Obsessive-compulsive disorder (OCD) affects at least 1 in every 100 adults.

OCD is characterized by 3 features:

  1. Obsessions: unwanted thoughts or urges
  2. Compulsions: repetitive behaviors or thoughts used to neutralize a negative feeling
  3. Anxiety: excessive uneasiness or apprehension

The condition is often stereotyped as:

  • Extreme cleanliness
  • Perfectionism
  • Germ-o-phobia

The reality is that OCD is much more complex, serious, and nuanced.

If you think you might show signs of OCD, answer these self-test questions.

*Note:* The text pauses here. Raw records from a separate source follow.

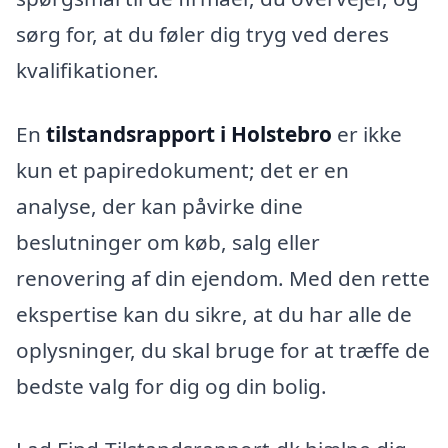
sørg for, at du føler dig tryg ved deres
kvalifikationer.
En
tilstandsrapport i Holstebro
er ikke
kun et papiredokument; det er en
analyse, der kan påvirke dine
beslutninger om køb, salg eller
renovering af din ejendom. Med den rette
ekspertise kan du sikre, at du har alle de
oplysninger, du skal bruge for at træffe de
bedste valg for dig og din bolig.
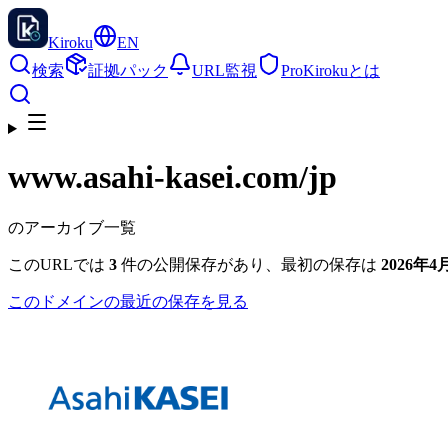
Kiroku
EN
検索
証拠パック
URL監視
Pro
Kirokuとは
www.asahi-kasei.com
/jp
のアーカイブ一覧
このURLでは
3
件の公開保存があり、最初の保存は
2026年4月
このドメインの最近の保存を見る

  1. Do you get caught up making sure things are in their proper order?
  2. Do you have intrusive thoughts that feel out of your control?
  3. Do you have grooming rituals like washing your hands five times in a row?
  4. Do you worry you might spread a disease, even if you have never had it?
  5. Do you check to make sure the coffee pot is off over and over before leaving the house?
  6. Do you have upsetting mental images of death or destruction?
  7. Do you avoid certain colors or numbers because you view them as “unlucky?”
  8. Do you repeat routine actions – like getting into bed – until it “feels right?”
  9. Do you collect “useless” objects?
  10. Do you worry about unlikely natural disasters, or harm coming to someone you love?

If you agreed with a majority of these statements, you may have some characteristics that resemble OCD. Take your results to a healthcare professional and request an evaluation.

This self-test video is not intended to diagnose or replace the care of a healthcare professional. An accurate diagnosis can only be made through a clinical evaluation. For personal use only.